Extracted page text data:
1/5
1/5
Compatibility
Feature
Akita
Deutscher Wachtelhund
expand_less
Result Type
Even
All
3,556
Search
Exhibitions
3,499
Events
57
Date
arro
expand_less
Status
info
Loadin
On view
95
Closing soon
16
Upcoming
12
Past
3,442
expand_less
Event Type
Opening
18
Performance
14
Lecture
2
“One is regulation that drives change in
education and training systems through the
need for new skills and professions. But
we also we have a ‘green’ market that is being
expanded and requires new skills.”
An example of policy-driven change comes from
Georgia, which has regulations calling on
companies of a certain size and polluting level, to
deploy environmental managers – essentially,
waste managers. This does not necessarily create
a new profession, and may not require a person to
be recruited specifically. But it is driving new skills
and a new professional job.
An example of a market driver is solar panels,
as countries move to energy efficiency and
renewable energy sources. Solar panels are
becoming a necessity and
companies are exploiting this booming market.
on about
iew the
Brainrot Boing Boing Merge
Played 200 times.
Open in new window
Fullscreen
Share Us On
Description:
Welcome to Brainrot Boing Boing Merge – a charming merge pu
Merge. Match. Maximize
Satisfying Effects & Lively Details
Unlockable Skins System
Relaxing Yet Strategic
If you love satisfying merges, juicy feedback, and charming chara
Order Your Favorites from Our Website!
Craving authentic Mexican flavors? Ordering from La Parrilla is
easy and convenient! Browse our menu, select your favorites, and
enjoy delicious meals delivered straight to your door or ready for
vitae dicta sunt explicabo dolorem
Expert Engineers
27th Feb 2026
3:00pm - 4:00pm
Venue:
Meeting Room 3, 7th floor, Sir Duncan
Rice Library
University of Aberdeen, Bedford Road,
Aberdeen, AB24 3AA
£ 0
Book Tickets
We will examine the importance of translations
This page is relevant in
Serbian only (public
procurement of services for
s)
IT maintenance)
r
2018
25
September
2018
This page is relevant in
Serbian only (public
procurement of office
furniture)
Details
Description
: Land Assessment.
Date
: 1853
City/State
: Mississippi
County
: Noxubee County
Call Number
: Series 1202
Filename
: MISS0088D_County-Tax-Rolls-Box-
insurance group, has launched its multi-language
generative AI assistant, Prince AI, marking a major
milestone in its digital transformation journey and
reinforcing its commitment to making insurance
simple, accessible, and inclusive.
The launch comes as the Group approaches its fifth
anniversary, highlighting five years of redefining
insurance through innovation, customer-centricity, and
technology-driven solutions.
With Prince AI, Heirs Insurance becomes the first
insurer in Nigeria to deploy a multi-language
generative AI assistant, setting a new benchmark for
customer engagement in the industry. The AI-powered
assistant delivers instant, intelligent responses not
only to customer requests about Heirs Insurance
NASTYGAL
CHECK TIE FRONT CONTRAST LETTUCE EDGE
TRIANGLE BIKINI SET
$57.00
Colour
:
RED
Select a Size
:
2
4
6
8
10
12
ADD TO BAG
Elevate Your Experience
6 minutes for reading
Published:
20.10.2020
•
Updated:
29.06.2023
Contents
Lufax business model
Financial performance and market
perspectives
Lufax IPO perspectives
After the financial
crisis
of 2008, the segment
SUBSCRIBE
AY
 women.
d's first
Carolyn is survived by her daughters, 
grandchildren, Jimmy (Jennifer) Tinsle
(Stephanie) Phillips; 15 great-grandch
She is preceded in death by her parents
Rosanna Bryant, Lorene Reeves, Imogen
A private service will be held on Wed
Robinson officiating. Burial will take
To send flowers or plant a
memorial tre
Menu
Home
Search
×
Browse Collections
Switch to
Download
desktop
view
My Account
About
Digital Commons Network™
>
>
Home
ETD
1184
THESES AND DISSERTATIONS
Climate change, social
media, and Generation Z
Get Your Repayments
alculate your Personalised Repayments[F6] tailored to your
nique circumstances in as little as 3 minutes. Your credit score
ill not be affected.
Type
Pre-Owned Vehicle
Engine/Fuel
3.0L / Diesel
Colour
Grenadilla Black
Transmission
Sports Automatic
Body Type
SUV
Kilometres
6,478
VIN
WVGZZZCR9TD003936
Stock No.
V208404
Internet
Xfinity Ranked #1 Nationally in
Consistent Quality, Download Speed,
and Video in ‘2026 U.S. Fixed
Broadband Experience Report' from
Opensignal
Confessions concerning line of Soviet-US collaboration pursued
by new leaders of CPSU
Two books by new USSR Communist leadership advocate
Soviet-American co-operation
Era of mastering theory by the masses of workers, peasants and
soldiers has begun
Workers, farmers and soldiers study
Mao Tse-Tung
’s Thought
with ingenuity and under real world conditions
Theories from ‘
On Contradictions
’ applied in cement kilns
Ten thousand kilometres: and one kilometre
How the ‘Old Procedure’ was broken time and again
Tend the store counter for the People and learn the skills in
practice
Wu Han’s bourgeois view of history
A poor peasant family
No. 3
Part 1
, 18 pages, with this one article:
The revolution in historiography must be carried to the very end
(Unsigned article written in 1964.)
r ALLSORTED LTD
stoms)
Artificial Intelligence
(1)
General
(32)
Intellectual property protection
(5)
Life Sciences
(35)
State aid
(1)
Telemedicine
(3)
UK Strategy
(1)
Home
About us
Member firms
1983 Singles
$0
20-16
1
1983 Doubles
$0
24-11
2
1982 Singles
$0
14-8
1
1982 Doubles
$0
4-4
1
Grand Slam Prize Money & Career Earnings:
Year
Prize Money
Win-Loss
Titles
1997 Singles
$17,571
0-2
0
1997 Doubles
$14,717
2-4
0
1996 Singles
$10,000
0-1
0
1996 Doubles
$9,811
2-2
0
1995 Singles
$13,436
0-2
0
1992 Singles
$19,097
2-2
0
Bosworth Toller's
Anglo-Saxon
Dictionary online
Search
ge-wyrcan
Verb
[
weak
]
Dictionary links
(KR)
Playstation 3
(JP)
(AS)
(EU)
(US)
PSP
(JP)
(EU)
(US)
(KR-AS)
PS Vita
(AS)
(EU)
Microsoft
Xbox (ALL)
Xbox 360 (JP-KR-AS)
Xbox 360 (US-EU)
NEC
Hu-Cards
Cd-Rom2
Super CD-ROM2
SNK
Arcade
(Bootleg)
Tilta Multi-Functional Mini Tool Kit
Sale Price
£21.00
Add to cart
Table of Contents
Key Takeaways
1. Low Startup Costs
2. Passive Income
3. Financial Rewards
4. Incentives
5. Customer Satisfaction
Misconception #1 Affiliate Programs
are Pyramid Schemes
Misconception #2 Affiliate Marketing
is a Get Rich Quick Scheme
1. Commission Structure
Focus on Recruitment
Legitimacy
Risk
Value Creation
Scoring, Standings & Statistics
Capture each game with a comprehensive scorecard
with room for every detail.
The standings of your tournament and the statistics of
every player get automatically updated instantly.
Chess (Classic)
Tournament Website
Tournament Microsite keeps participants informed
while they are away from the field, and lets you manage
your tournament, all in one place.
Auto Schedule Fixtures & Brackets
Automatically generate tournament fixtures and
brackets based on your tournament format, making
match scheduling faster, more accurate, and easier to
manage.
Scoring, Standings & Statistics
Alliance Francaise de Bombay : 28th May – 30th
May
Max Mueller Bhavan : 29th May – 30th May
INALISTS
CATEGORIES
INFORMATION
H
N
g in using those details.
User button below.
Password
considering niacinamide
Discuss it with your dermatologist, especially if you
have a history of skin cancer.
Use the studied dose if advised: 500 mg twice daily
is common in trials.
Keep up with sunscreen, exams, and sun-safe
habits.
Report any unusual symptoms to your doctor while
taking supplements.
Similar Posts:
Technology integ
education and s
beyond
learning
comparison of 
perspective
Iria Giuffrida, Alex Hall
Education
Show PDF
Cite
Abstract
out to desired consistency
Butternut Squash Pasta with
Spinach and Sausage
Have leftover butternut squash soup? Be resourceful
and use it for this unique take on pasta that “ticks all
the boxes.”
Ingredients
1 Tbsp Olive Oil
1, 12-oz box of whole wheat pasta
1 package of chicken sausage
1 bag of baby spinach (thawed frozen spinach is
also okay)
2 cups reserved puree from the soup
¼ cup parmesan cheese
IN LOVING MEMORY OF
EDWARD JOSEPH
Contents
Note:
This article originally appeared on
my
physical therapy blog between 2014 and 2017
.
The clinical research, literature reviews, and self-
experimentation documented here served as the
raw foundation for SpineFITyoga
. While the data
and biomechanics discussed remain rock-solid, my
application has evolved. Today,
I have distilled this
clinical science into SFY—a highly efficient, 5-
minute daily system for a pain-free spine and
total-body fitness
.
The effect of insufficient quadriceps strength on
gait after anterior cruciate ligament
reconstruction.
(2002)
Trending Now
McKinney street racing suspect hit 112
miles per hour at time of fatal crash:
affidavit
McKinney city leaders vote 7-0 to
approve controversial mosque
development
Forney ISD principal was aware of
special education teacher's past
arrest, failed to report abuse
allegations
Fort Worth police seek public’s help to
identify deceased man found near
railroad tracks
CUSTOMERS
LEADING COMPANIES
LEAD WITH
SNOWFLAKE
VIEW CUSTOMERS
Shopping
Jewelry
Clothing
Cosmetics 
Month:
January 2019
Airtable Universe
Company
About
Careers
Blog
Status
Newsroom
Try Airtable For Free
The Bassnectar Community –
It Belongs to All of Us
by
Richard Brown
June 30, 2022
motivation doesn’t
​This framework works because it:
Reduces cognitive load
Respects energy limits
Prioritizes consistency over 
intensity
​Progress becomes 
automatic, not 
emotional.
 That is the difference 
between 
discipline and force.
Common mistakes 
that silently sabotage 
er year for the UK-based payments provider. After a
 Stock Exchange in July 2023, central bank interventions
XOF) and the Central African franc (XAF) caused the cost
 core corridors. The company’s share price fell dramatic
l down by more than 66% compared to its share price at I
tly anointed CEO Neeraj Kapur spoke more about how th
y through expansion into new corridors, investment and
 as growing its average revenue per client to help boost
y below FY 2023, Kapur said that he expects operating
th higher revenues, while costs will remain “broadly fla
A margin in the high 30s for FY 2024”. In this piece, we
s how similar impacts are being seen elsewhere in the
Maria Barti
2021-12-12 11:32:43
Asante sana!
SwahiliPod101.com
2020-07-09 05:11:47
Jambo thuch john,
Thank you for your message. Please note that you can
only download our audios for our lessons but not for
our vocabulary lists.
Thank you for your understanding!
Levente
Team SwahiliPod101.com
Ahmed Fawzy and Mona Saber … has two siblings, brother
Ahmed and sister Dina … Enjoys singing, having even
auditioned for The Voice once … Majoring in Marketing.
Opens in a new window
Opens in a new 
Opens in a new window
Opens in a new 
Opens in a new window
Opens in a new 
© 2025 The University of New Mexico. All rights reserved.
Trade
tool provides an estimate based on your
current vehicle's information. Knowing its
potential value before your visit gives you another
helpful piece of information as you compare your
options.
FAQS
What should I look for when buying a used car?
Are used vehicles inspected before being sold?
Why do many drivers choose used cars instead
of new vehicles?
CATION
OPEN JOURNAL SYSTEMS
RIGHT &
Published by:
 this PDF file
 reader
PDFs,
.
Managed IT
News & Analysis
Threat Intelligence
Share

* TO DO *
Reproduce each line from the records that contains the word "assistant".

* COMPLETED EXERCISE *
generative AI assistant, Prince AI, marking a major
generative AI assistant, setting a new benchmark for
assistant delivers instant, intelligent responses not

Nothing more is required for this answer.